A. Ineffective Assistance of Counsel
Middleton raises several claims of ineffective assistance of counsel, which involve mixed questions of law and fact. See McReynolds v. Kemna, 208 F.3d 721, 723 (8th Cir.2000). To overturn a conviction on grounds of ineffective assistance of counsel, Middleton must demonstrate (1) his trial counsel's performance was so deficient as to fall below an objective standard of the customary skill and diligence displayed by a reasonably competent attorney, and (2) there is a reasonable probability the outcome of the trial would have been different absent the substandard actions of trial counsel. See Strickland v. Washington, 466 U.S. 668, 687-94, 104 S.Ct. 2052, 80 L.Ed.2d 674 (1984). "Judicial scrutiny of counsel's performance is highly deferential, indulging a strong presumption that counsel's conduct falls within the wide range of reasonable professional judgment." Bucklew, 436 F.3d at 1016 (citing Strickland, 466 U.S. at 689, 104 S.Ct. 2052). With this standard in mind, we address each of Middleton's ineffective assistance claims in turn.

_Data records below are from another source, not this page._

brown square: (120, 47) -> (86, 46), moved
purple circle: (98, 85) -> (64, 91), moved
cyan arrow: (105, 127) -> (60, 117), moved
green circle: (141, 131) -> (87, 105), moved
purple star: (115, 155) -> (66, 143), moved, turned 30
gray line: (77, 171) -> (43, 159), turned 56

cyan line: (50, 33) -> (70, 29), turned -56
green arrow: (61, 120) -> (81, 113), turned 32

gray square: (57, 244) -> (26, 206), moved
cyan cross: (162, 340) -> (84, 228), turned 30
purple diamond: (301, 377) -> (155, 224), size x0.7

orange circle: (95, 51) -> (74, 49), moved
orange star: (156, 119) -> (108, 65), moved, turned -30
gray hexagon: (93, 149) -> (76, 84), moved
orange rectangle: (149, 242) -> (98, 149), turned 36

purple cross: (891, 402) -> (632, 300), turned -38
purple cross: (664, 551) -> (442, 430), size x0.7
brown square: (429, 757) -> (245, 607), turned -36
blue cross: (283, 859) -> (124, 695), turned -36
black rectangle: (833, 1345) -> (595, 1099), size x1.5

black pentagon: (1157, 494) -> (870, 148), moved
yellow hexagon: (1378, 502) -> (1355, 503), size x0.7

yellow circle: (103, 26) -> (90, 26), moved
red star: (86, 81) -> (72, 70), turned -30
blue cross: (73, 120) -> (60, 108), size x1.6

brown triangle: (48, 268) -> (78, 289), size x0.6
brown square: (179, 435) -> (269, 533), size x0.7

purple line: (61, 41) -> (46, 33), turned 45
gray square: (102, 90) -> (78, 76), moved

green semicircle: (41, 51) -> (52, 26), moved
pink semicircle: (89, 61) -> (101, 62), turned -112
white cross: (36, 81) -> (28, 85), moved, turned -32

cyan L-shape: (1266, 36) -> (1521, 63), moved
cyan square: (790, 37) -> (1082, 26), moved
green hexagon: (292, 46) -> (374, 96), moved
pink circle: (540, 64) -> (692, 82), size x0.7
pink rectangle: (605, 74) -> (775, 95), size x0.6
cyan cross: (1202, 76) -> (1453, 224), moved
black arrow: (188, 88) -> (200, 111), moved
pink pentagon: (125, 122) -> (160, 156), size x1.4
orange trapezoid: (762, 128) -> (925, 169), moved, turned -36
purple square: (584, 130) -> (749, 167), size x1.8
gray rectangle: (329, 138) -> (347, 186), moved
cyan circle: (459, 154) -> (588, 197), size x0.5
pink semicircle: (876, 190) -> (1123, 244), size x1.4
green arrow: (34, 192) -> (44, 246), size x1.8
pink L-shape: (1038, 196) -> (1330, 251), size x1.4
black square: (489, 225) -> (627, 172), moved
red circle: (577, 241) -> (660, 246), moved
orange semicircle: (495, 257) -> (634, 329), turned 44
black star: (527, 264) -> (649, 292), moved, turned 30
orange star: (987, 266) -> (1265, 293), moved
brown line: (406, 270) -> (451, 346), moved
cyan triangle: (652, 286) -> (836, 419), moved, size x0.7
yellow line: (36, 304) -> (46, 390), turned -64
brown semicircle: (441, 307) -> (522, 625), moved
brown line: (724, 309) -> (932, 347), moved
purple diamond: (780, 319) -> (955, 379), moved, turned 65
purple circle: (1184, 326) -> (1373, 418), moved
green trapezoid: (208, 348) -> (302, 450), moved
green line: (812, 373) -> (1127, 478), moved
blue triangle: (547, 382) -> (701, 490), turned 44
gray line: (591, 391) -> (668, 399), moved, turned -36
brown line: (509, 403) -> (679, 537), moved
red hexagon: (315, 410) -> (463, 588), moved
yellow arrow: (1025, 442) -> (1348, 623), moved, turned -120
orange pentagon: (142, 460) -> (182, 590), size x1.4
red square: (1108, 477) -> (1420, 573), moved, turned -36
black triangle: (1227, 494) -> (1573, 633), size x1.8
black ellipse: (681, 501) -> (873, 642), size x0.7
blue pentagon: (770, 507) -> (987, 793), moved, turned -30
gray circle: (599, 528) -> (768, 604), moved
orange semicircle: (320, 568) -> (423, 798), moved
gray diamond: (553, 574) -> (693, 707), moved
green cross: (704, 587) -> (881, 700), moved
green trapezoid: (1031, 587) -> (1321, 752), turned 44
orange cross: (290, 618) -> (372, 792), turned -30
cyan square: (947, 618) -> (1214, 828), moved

1. Failure to Call Family Members and Former Employers During Penalty Phase
Middleton first contends trial counsel provided ineffective assistance by failing to contact four former employers and two family members or call them as witnesses during the penalty phase. The former employers, for whom Middleton worked for a few years during the early 1980s, would have testified Middleton was hard-working, diligent, reliable, quiet, and a person of limited intellect. Middleton's uncle, Glenn Williams (Williams), would have testified Middleton's father was incarcerated for stealing, and Middleton was mentally slow and was mistreated by one of his mother's boyfriends. Middleton's aunt, Sylvia Purdin (Purdin), often babysat Middleton when his mother visited his father in the penitentiary. Purdin said Middleton was quiet, reserved, played alone, and acted as though he were "in a daze." Both Williams and Purdin would have testified Middleton's mother inhaled gas fumes as a child. Middleton argues reasonably competent counsel would have investigated and called the aforementioned witnesses and there is a reasonable probability the witnesses' testimony would have persuaded the jury not to impose a death sentence. Rejecting this claim, the Missouri Supreme Court concluded trial counsel's investigation was reasonable and Middleton failed to prove ineffectiveness. Middleton, 80 S.W.3d at 809.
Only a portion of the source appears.